Once you reach the line with "2018-10-08 20:41:03" below, copy each line exactly, stopping after the line with "250種類7800株のあじさいが咲き誇る", and skip any pictures.

==================================================

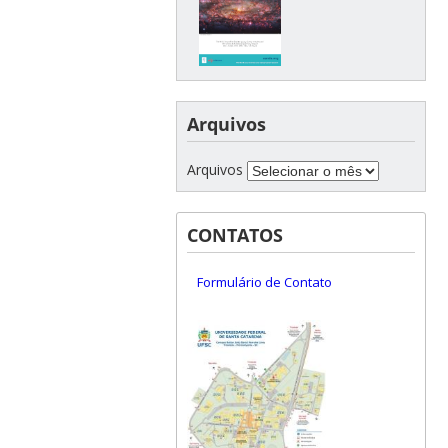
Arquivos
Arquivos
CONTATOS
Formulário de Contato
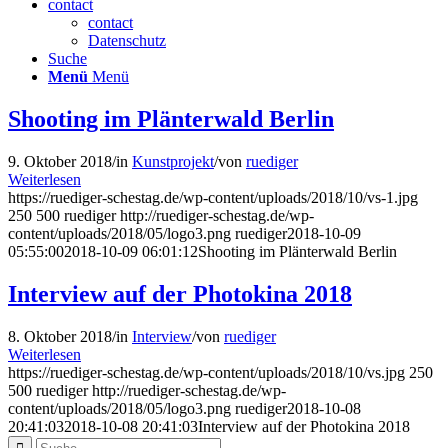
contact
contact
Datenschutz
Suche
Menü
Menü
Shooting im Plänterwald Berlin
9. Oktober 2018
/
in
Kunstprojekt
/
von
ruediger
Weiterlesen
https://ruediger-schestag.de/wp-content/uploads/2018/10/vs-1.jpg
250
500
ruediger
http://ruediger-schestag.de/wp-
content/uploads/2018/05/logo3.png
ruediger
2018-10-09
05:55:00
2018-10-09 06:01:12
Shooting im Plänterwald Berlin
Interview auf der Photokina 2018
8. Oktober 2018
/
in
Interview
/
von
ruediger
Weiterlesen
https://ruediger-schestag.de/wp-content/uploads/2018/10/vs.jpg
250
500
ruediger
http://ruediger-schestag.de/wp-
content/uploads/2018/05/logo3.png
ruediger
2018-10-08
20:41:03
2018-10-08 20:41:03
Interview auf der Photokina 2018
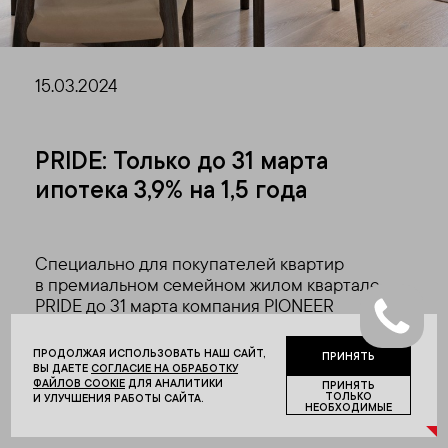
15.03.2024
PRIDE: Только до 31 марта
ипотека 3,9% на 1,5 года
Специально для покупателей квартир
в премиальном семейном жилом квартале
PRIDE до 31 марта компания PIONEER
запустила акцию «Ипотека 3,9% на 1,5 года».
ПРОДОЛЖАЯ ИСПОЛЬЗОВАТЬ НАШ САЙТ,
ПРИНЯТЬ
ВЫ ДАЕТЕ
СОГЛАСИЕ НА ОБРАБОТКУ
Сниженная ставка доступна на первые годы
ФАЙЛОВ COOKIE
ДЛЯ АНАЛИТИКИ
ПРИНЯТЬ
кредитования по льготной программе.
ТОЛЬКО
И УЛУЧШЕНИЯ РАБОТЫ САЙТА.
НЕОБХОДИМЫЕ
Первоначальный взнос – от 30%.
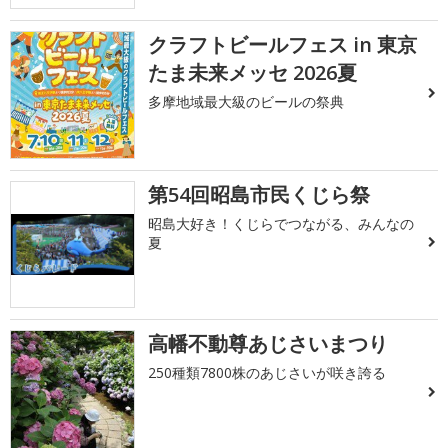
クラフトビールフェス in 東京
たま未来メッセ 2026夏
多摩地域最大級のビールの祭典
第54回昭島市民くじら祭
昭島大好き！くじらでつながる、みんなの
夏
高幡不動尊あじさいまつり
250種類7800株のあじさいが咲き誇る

==================================================

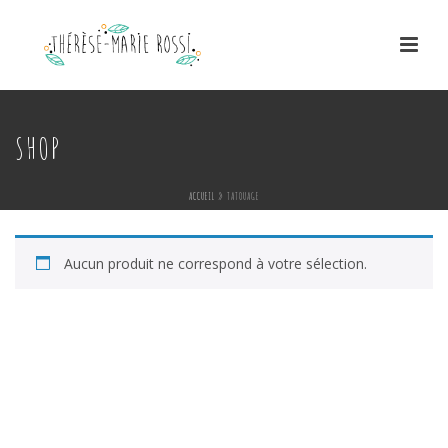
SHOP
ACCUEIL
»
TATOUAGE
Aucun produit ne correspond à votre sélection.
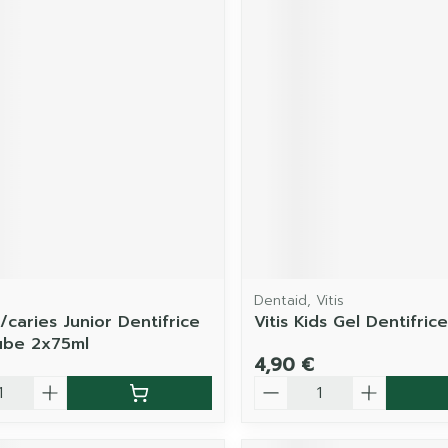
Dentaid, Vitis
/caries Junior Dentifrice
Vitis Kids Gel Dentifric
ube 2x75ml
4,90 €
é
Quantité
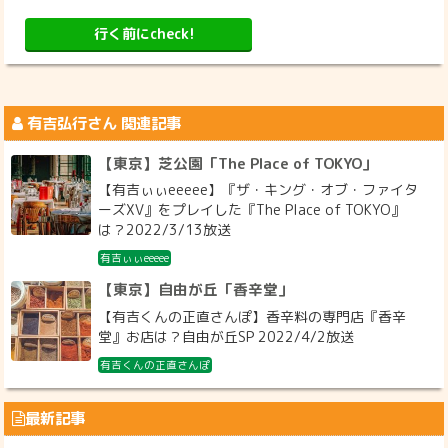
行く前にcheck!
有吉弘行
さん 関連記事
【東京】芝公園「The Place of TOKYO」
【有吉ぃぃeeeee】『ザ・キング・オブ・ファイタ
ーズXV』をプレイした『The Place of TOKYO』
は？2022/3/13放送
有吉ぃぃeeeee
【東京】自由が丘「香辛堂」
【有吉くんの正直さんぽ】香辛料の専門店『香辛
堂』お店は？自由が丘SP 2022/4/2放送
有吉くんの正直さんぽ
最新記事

==================================================

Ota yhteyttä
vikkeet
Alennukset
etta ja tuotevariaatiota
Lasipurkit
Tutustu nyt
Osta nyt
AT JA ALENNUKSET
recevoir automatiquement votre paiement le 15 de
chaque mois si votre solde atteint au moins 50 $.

==================================================

Solution to this task:
2018-10-08 20:41:03
Interview auf der Photokina 2018
15.03.2024
PRIDE: Только до 31 марта
ипотека 3,9% на 1,5 года
Специально для покупателей квартир
в премиальном семейном жилом квартале
PRIDE до 31 марта компания PIONEER
запустила акцию «Ипотека 3,9% на 1,5 года».
ПРОДОЛЖАЯ ИСПОЛЬЗОВАТЬ НАШ САЙТ,
ПРИНЯТЬ
ВЫ ДАЕТЕ
СОГЛАСИЕ НА ОБРАБОТКУ
Сниженная ставка доступна на первые годы
ФАЙЛОВ COOKIE
ДЛЯ АНАЛИТИКИ
ПРИНЯТЬ
кредитования по льготной программе.
ТОЛЬКО
И УЛУЧШЕНИЯ РАБОТЫ САЙТА.
НЕОБХОДИМЫЕ
Первоначальный взнос – от 30%.
クラフトビールフェス in 東京
たま未来メッセ 2026夏
多摩地域最大級のビールの祭典
第54回昭島市民くじら祭
昭島大好き！くじらでつながる、みんなの
夏
高幡不動尊あじさいまつり
250種類7800株のあじさいが咲き誇る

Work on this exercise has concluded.